(Extracted data entries)
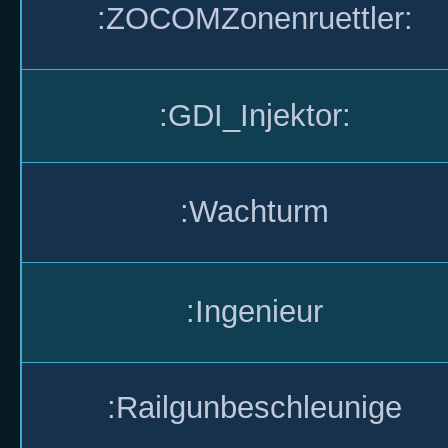
:ZOCOMZonenruettler:
:GDI_Injektor:
:Wachturm
:Ingenieur
:Railgunbeschleunige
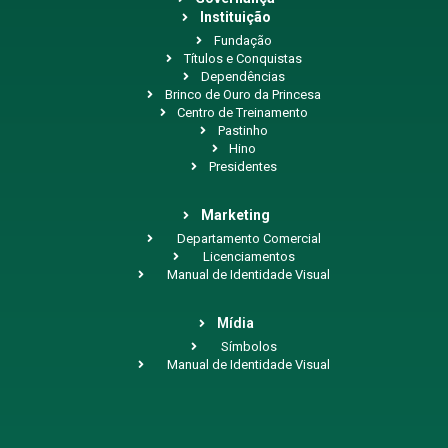
Instituição
Fundação
Títulos e Conquistas
Dependências
Brinco de Ouro da Princesa
Centro de Treinamento
Pastinho
Hino
Presidentes
Marketing
Departamento Comercial
Licenciamentos
Manual de Identidade Visual
Mídia
Símbolos
Manual de Identidade Visual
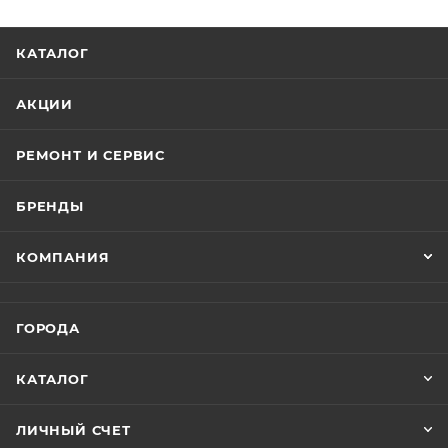
КАТАЛОГ
АКЦИИ
РЕМОНТ И СЕРВИС
БРЕНДЫ
КОМПАНИЯ
ГОРОДА
КАТАЛОГ
ЛИЧНЫЙ СЧЕТ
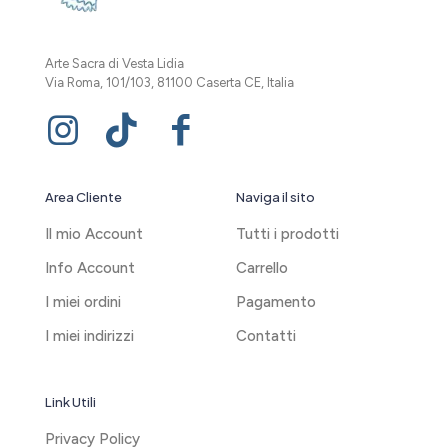
Arte Sacra di Vesta Lidia
Via Roma, 101/103, 81100 Caserta CE, Italia
Area Cliente
Naviga il sito
Il mio Account
Tutti i prodotti
Info Account
Carrello
I miei ordini
Pagamento
I miei indirizzi
Contatti
Link Utili
Privacy Policy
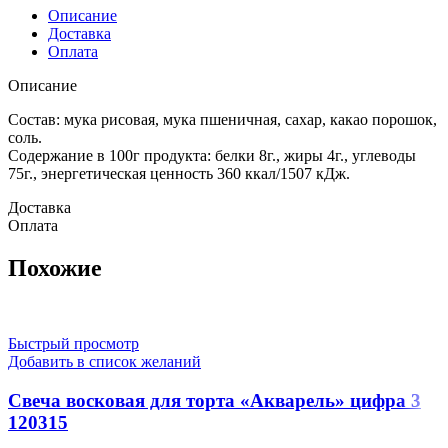
Описание
Доставка
Оплата
Описание
Состав: мука рисовая, мука пшеничная, сахар, какао порошок,
соль.
Содержание в 100г продукта: белки 8г., жиры 4г., углеводы
75г., энергетическая ценность 360 ккал/1507 кДж.
Доставка
Оплата
Похожие
Быстрый просмотр
Добавить в список желаний
Свеча восковая для торта «Акварель» цифра 3
120315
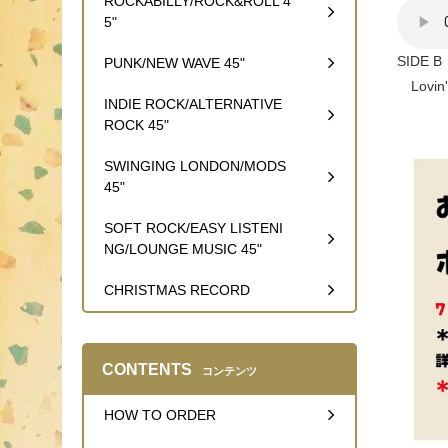
ROCKABILLY/ROCK&ROLL 4
5"
SIDE B
PUNK/NEW WAVE 45"
Lovin'
INDIE ROCK/ALTERNATIVE
ROCK 45"
SWINGING LONDON/MODS
45"
SOFT ROCK/EASY LISTENI
NG/LOUNGE MUSIC 45"
CHRISTMAS RECORD
CONTENTS
コンテンツ
HOW TO ORDER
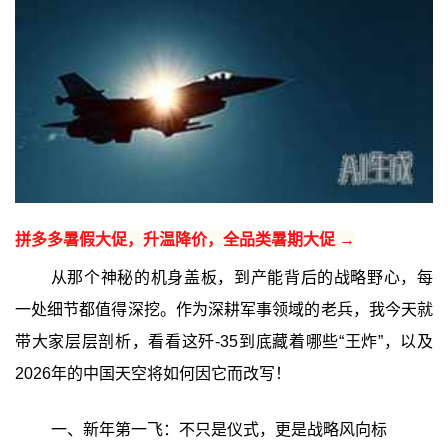
拼多多暑假大促，升温降价，全品类暑期大促 →
从那个神秘的机身盖板，到产能背后的战略野心，每
一处细节都值得深挖。作为深耕军事领域的老兵，我今天就
带大家层层剖析，看看这歼-35到底藏着哪些“王炸”，以及
2026年的中国天空将如何因它而改写！
一、新年第一飞：不只是仪式，更是战略风向标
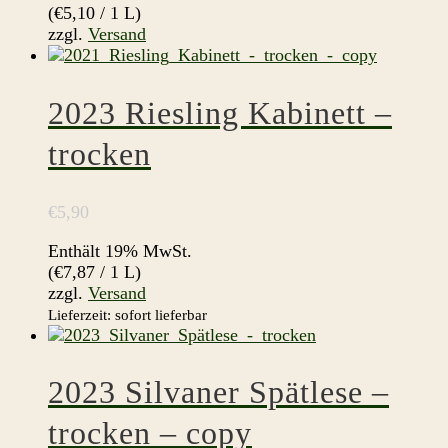
(
€
5,10
/ 1 L)
zzgl.
Versand
2023 Riesling Kabinett –
trocken
€
5,90
Enthält 19% MwSt.
(
€
7,87
/ 1 L)
zzgl.
Versand
Lieferzeit: sofort lieferbar
2023 Silvaner Spätlese –
trocken – copy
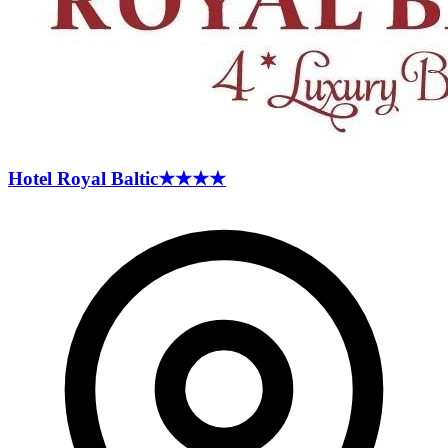
Hotel Royal
Baltic
★★★★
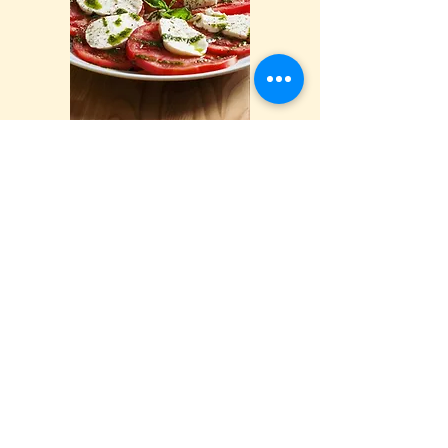
Un site web complet de recettes de cuisine
Sélection de livres d' exception sur des thèmes
choisis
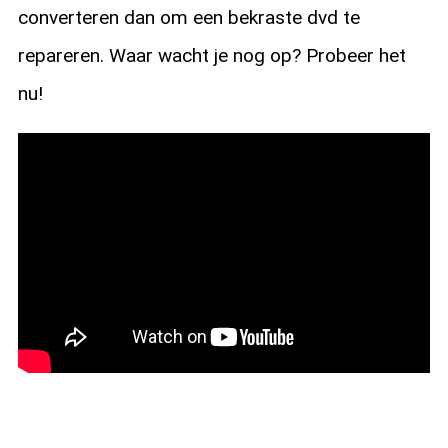
converteren dan om een bekraste dvd te
repareren. Waar wacht je nog op? Probeer het
nu!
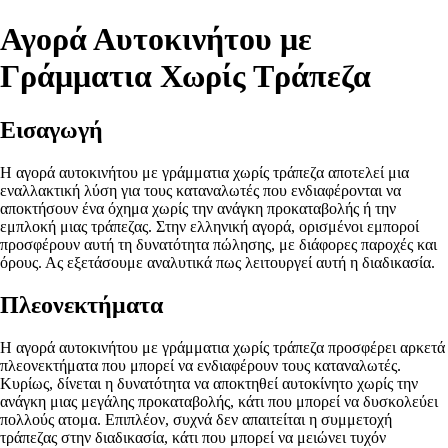
Αγορά Αυτοκινήτου με
Γράμματια Χωρίς Τράπεζα
Εισαγωγή
Η αγορά αυτοκινήτου με γράμματια χωρίς τράπεζα αποτελεί μια
εναλλακτική λύση για τους καταναλωτές που ενδιαφέρονται να
αποκτήσουν ένα όχημα χωρίς την ανάγκη προκαταβολής ή την
εμπλοκή μιας τράπεζας. Στην ελληνική αγορά, ορισμένοι εμποροί
προσφέρουν αυτή τη δυνατότητα πώλησης, με διάφορες παροχές και
όρους. Ας εξετάσουμε αναλυτικά πως λειτουργεί αυτή η διαδικασία.
Πλεονεκτήματα
Η αγορά αυτοκινήτου με γράμματια χωρίς τράπεζα προσφέρει αρκετά
πλεονεκτήματα που μπορεί να ενδιαφέρουν τους καταναλωτές.
Κυρίως, δίνεται η δυνατότητα να αποκτηθεί αυτοκίνητο χωρίς την
ανάγκη μιας μεγάλης προκαταβολής, κάτι που μπορεί να δυσκολεύει
πολλούς ατομα. Επιπλέον, συχνά δεν απαιτείται η συμμετοχή
τράπεζας στην διαδικασία, κάτι που μπορεί να μειώνει τυχόν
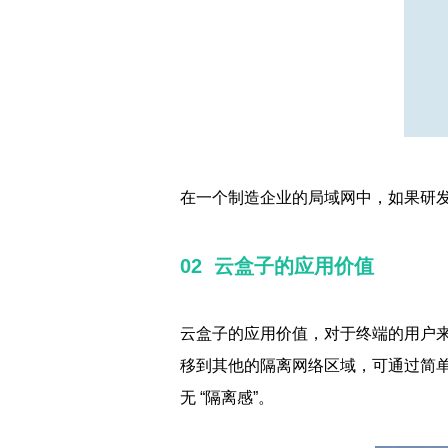
在一个制造企业的局域网中，如果研
02 云盒子的应用价值
云盒子的应用价值，对于终端的用户
移到其他的隔离网络区域，可通过简
无 “隔离感”。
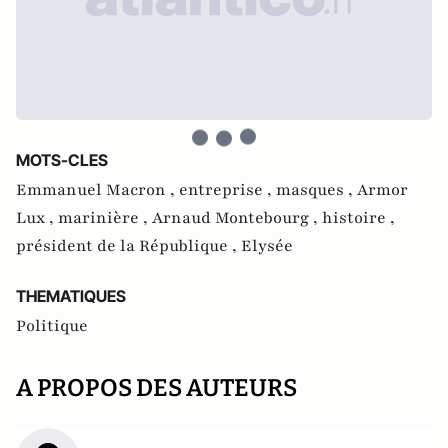
MOTS-CLES
Emmanuel Macron ,
entreprise ,
masques ,
Armor
Lux ,
marinière ,
Arnaud Montebourg ,
histoire ,
président de la République ,
Elysée
THEMATIQUES
Politique
A PROPOS DES AUTEURS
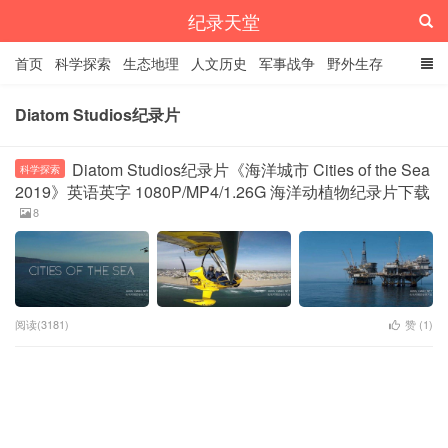
纪录天堂
首页
科学探索
生态地理
人文历史
军事战争
野外生存
经典纪录
4K纪录片
精品资源
Diatom Studios纪录片
Diatom Studios纪录片《海洋城市 Cities of the Sea
科学探索
2019》英语英字 1080P/MP4/1.26G 海洋动植物纪录片下载
8
阅读(3181)
赞 (
1
)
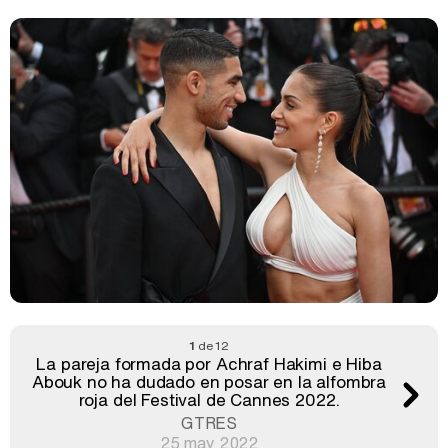
1
de 12
La pareja formada por Achraf Hakimi e Hiba
Abouk no ha dudado en posar en la alfombra
roja del Festival de Cannes 2022.
GTRES
25 may 2022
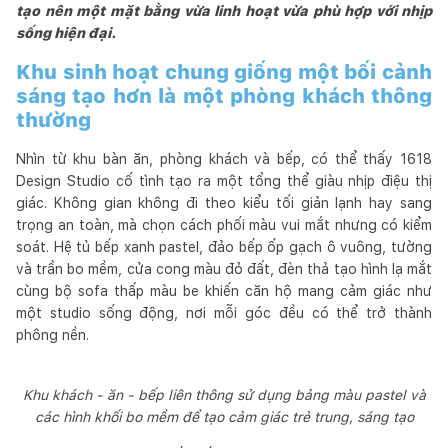
tạo nên một mặt bằng vừa linh hoạt vừa phù hợp với nhịp
sống hiện đại.
Khu sinh hoạt chung giống một bối cảnh
sáng tạo hơn là một phòng khách thông
thường
Nhìn từ khu bàn ăn, phòng khách và bếp, có thể thấy 1618
Design Studio cố tình tạo ra một tổng thể giàu nhịp điệu thị
giác. Không gian không đi theo kiểu tối giản lạnh hay sang
trọng an toàn, mà chọn cách phối màu vui mắt nhưng có kiểm
soát. Hệ tủ bếp xanh pastel, đảo bếp ốp gạch ô vuông, tường
và trần bo mềm, cửa cong màu đỏ đất, đèn thả tạo hình lạ mắt
cùng bộ sofa thấp màu be khiến căn hộ mang cảm giác như
một studio sống động, nơi mỗi góc đều có thể trở thành
phông nền.
Khu khách - ăn - bếp liên thông sử dụng bảng màu pastel và
các hình khối bo mềm để tạo cảm giác trẻ trung, sáng tạo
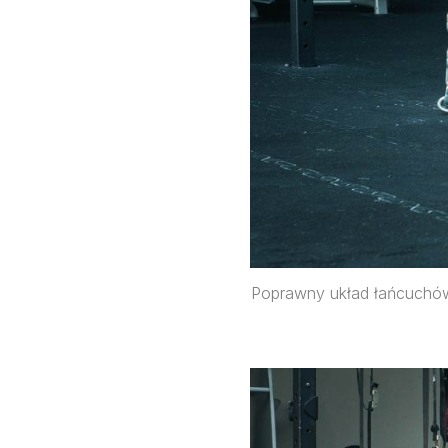
Poprawny układ łańcuchów 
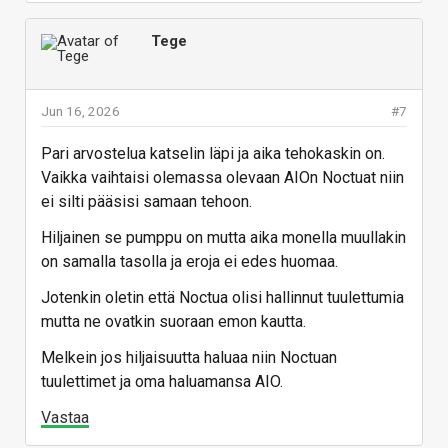
Tege
Jun 16, 2026
#7
Pari arvostelua katselin läpi ja aika tehokaskin on.
Vaikka vaihtaisi olemassa olevaan AIOn Noctuat niin
ei silti pääsisi samaan tehoon.
Hiljainen se pumppu on mutta aika monella muullakin
on samalla tasolla ja eroja ei edes huomaa.
Jotenkin oletin että Noctua olisi hallinnut tuulettumia
mutta ne ovatkin suoraan emon kautta.
Melkein jos hiljaisuutta haluaa niin Noctuan
tuulettimet ja oma haluamansa AIO.
Vastaa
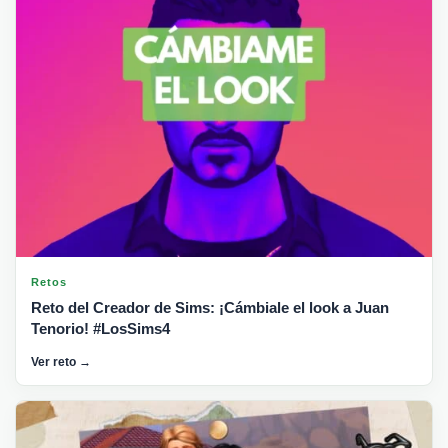
Retos
Reto del Creador de Sims: ¡Cámbiale el look a Juan
Tenorio! #LosSims4
Ver reto →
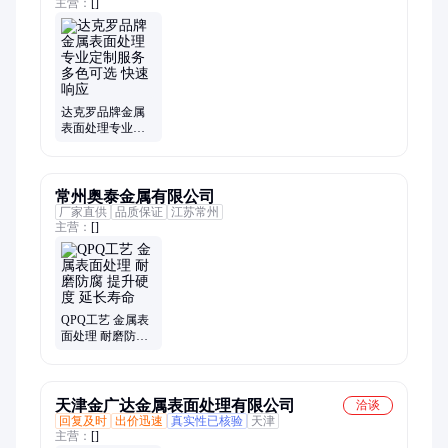
主营：
[]
达克罗品牌金属
表面处理专业定
制服务 多色可选
快速响应
常州奥泰金属有限公司
厂家直供
品质保证
江苏常州
主营：
[]
QPQ工艺 金属表
面处理 耐磨防腐
提升硬度 延长寿
命
天津金广达金属表面处理有限公司
洽谈
回复及时
出价迅速
真实性已核验
天津
主营：
[]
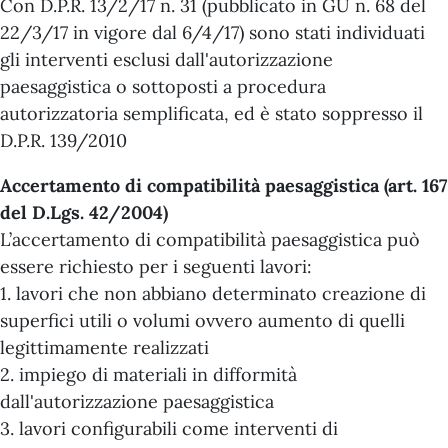
Con D.P.R. 13/2/17 n. 31 (pubblicato in GU n. 68 del
22/3/17 in vigore dal 6/4/17) sono stati individuati
gli interventi esclusi dall'autorizzazione
paesaggistica o sottoposti a procedura
autorizzatoria semplificata, ed è stato soppresso il
D.P.R. 139/2010
Accertamento di compatibilità paesaggistica (art. 167
del D.Lgs. 42/2004)
L’accertamento di compatibilità paesaggistica può
essere richiesto per i seguenti lavori:
1. lavori che non abbiano determinato creazione di
superfici utili o volumi ovvero aumento di quelli
legittimamente realizzati
2. impiego di materiali in difformità
dall'autorizzazione paesaggistica
3. lavori configurabili come interventi di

◆ **Your goal**:
The answer to this exercise is one number: how many lines of the records above contain the string "pastel".

◆ **Written response**:
2